Public Policy Polling, the North Carolina-based Democratic firm, has been polling Wisconsin with considerable regularity, and its latest findings show a trend over the year toward Republican Governor Scott Walker and against the Democrats who attempted, unsuccessfully, to elect a pliant state Supreme Court justice and to recall enough state senators to overturn the Republican majority in that chamber. Walker’s numbers are not stellar—47% approval, 51% disapproval—and the electorate is deeply polarized, not surprisingly given the siege of the state Capitol last spring by opponents of Walker’s measures limiting the powers of public employee unions. Walker has predicted that his measures will become more popular as people see their beneficial effects and there clearly have been some: local government have saved a lot of money because the teachers union can no longer demand they purchase health insurance from a firm run by teacher union cronies.

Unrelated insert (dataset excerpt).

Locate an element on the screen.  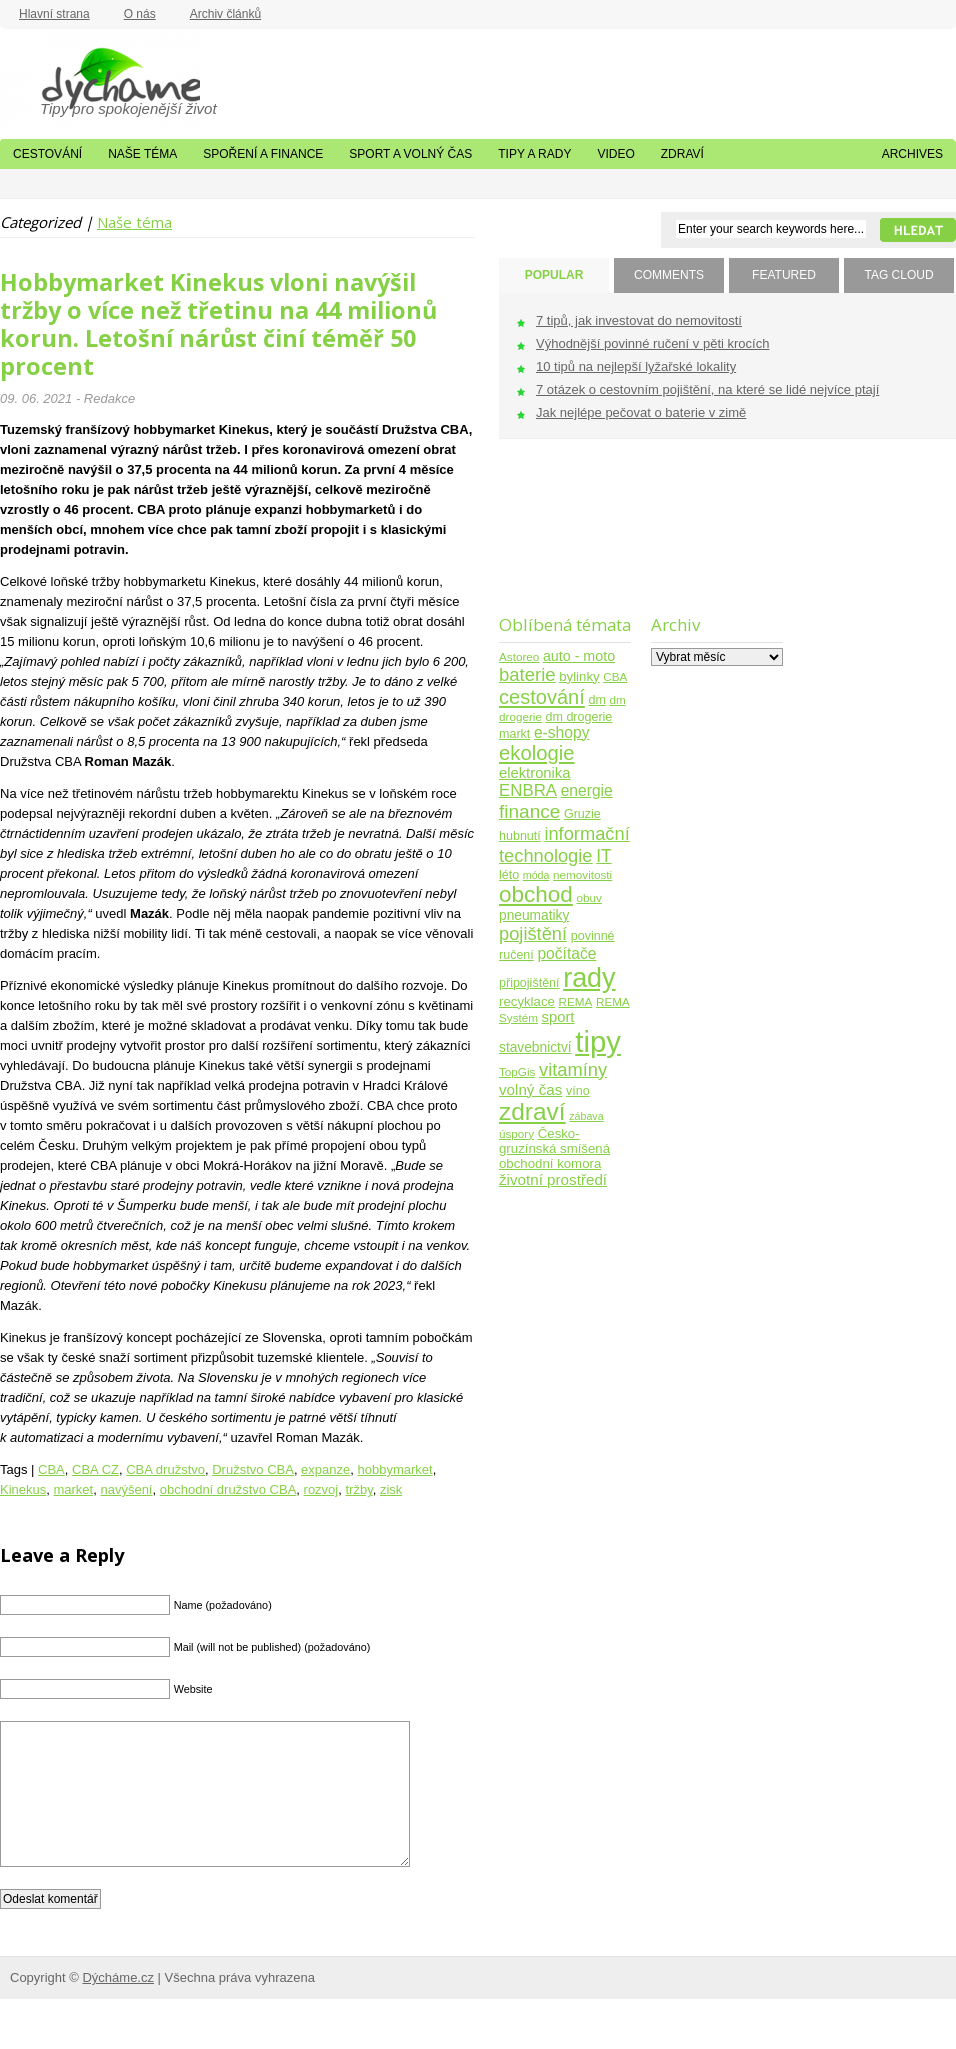 auto - moto [auto - moto (8 položek)] is located at coordinates (579, 656).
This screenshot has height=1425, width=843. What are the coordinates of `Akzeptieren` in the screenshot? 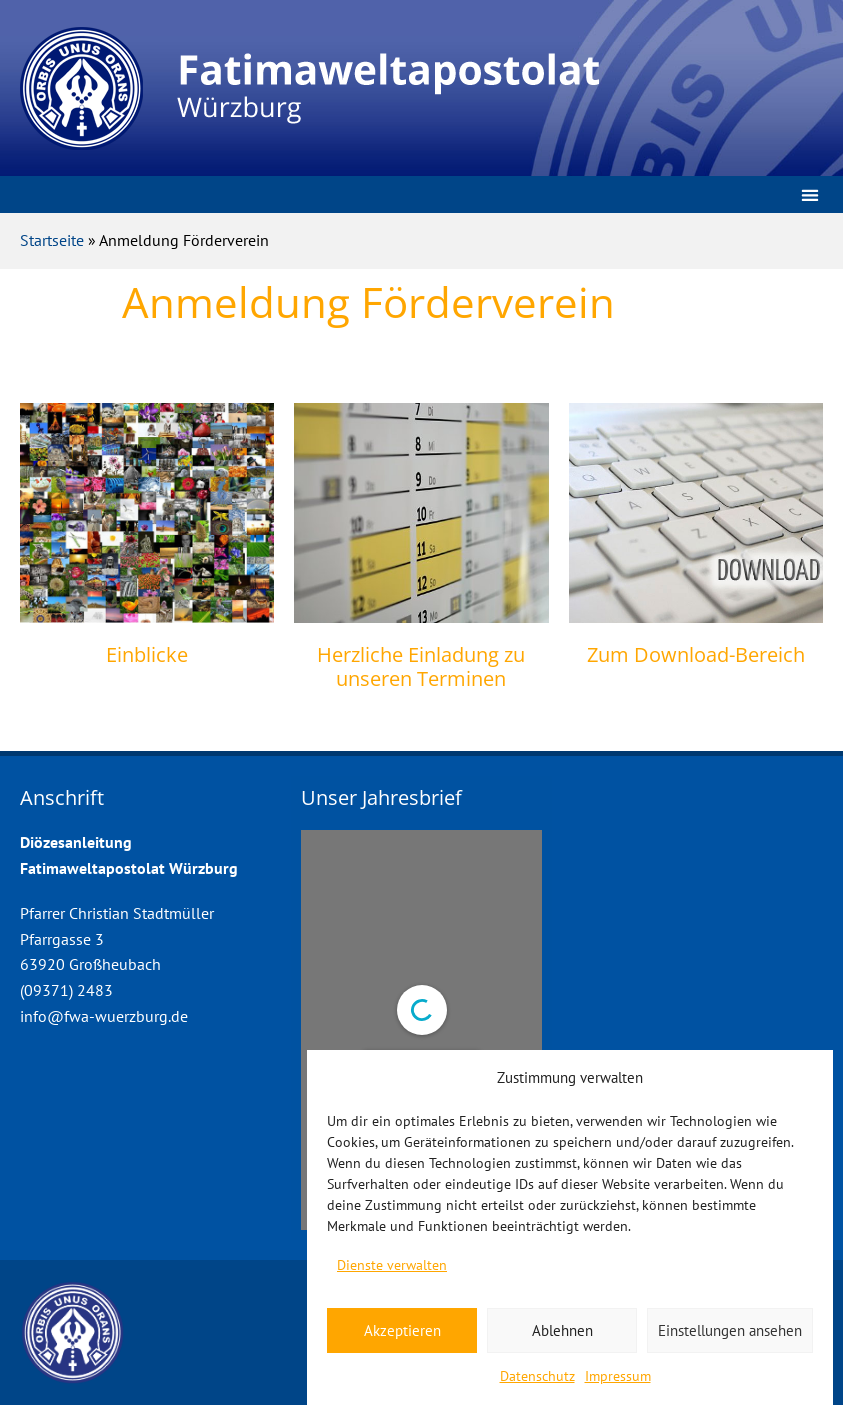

Democrats still want to recall Walker, but PPP’s latest numbers show that he would run ahead of well-known Democrats who might be on the ballot as replacements. The exception is former Senator Russ Feingold, who has said he probably won’t run and who leads Walker by the statistically insignificant margin of 49%-46%.
Wisconsin has been one of the great battlegrounds in the fight to constrain the destructive powers of public employee unions. Governor Arnold Schwarzenegger lost a battle in this fight in November 2005 when four referenda proposals were defeated after the public employee unions spent something in the vicinity of $100 million—all of it coming from taxpayers—against them. That result has been devastating for California, which faces fiscal disaster and can boast of one of the nation’s highest unemployment rates, and it probably had an in terrorem effect on governors in other states over the next half-decade or so who might have launched similar initiatives. It’s looking like Walker and Wisconsin Republicans are going to win their fight, though the margins have been close.